Il semblerait sauf erreur de ma part qu’à poids égal, l’armure est moins pesante que la cotte de maille. En effet, une meilleure répartition uniforme du poids sur le corps permet de rendre les mouvements plus aisés.

Même si le corps en armure est moins mobile, le gain de mobilité qu’apporte la cotte de mailles est annulé par la nécessité d’un plus grand effort pour le même mouvement.

Un coup d’épée n’est utile contre elle que dans un espace non couvert par celle-ci : pli du coude, aisselle, entrejambe (qu’on appelle les défauts d’armure). Laissez donc encore une fois tomber les représentations d’Epinal. L’arme d’hast peut lui infliger des dégâts intéressants, notamment aux jointures : elle rend ainsi certains mouvements impossibles.

Si vous en avez d’autres à rajouter progressivement, n’hésitez pas à les signaler en commentaire : cet article ne demande qu’à se développer encore.

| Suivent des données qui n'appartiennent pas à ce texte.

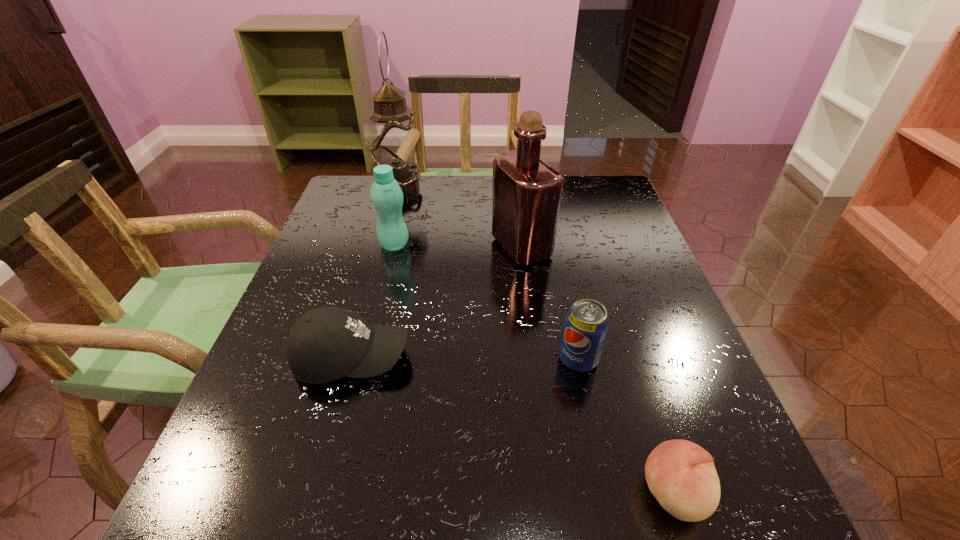 Where is `free location that satisfies the following two spatial constraints: 1. on the front side of the third tallest object; 2. on the front-facing side of the baseball cap`? The width and height of the screenshot is (960, 540). free location that satisfies the following two spatial constraints: 1. on the front side of the third tallest object; 2. on the front-facing side of the baseball cap is located at coordinates (367, 358).

Identify the location of blank space that satisfies the following two spatial constraints: 1. on the front side of the fourth shortest object; 2. on the right side of the second tallest object. This screenshot has height=540, width=960. (394, 247).

This screenshot has height=540, width=960. Find the location of `vacant region that satisfies the following two spatial constraints: 1. on the front side of the liquor; 2. on the front-facing side of the baseball cap`. vacant region that satisfies the following two spatial constraints: 1. on the front side of the liquor; 2. on the front-facing side of the baseball cap is located at coordinates (535, 358). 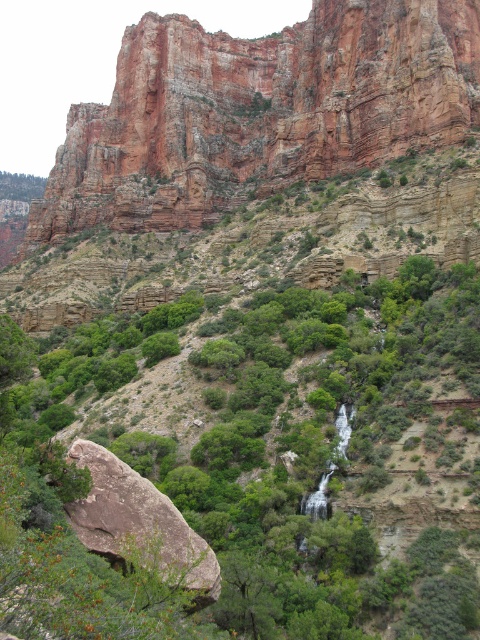 You are a hiker planning to cross the area between the rustic rock cliff at upper center and the brown rough rock at lower left. Based on their widths, which rock feature would allow you to stand on it more comfortably?

The rustic rock cliff at upper center might be wider than the brown rough rock at lower left, so it would likely provide a more stable and comfortable surface for standing.

You are standing at the base of the red rock formation and want to reach a hidden spring located at one of the two points. The spring is either at point (463,1) or point (177,556). Which point is closer to you?

Point (463,1) is closer to you because it is further to the viewer than point (177,556), meaning it is physically nearer in the landscape.

You are a hiker who wants to take a photo of the brown rough rock at lower left without the green leafy tree at center blocking the view. Is it possible to do so from your current position?

The green leafy tree at center is bigger than the brown rough rock at lower left, so it might block the view. To avoid the tree blocking, move to a position where the tree is not between you and the rock, perhaps to the side or behind the rock. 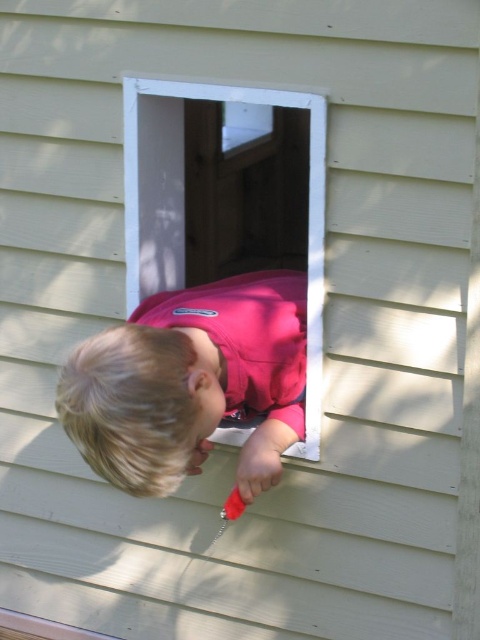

15 Responses to Armure de plates pour les nuls ou comment faire tomber les prejuges.

  1. YouGo says:

    Y’a quand même une grosse faille au niveau des parties intimes (oui oui, un défaut d’armure)… :D

    Quoiqu’il en soit, j’adore ce genre d’articles, qui font tomber les mythes comme de rien. La preuve par l’exemple !

  2. Dvalïn says:

    Un petit détail comme même, il ne faut pas oublier que les métaux utiliser ainsi que la composition des alliage de l’époque et le mode de fabrication ne sont pas les même qu’aujourd’hui qu’hier. Nos alliance sont plus “pur” que ceux d’hier et aujourd’hui grâce a nos outil on peut réaliser des pièces plus fine qu’a l’époque. Tous cela joue aussi sur le poids de l’armure. Une armure d’aujourd’hui sera plus légère que celle du moyen-age. certes de quelque kilos mais bon….

  3. Dvalïn says:

    “Donc le chevalier blessé à terre qu’on saigne, gardez-ça pour Hollywood.”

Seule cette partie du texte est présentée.